Ela viu, admirou e não conseguiu mais
tirar os olhos. Comprou e levou para casa.
Alguns meses passaram-se, em
tentativas de achar o lugar ideal para pendurá-lo; cada parede que
experimentava, sentia que não era ali, parecia faltar alguma coisa. Deixava por
uns dias.
Ele se entortava ou amanhecia de
cabeça para baixo. A assinatura do artista parecia mudar de lugar; não era
loucura, ela media e comprovava. Um mistério.
Voltou à galeria, queria saber mais,
que história tinha, quem era o artista?
- Não sabemos nada dele, quando compramos o
negócio, já o encontramos na parede pendurado -responderam.

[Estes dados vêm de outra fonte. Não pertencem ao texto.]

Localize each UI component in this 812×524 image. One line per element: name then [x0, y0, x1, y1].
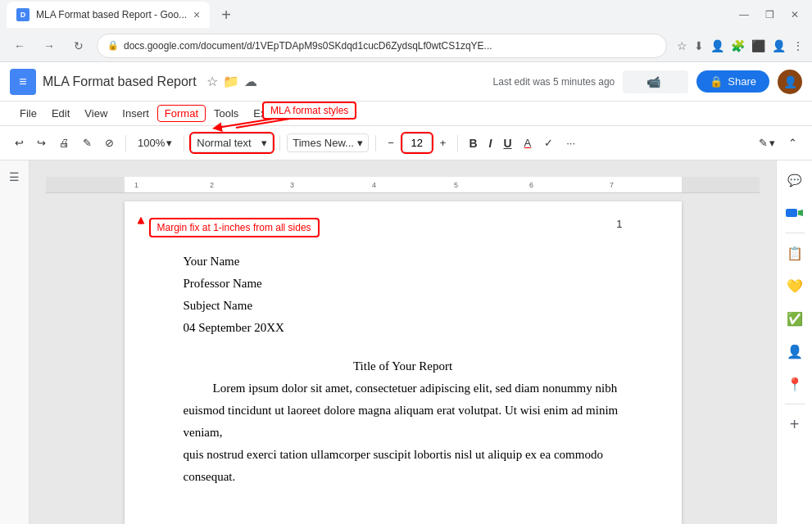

Foi num dos quartos desocupados da
casa; quando aproximou o quadro da parede, a impressão que teve foi de um puxão
para um encaixe perfeito. Ali ficou.
Para aquele quarto ela acabou se
mudando e mudando seu cotidiano, passava horas olhando a pintura.
Todos os dias a figura quase disforme
retratada parecia ir desaparecendo, se rearranjando, trocando tons, mudando
camadas de cor como se transformasse em terra. Cada dia ela se trancava mais no quarto,
até que resolveu não sair mais dali.
Deram por sua falta e, ao arrombarem a
porta, não a encontraram, sentiram apenas o cheiro forte de terra orvalhada.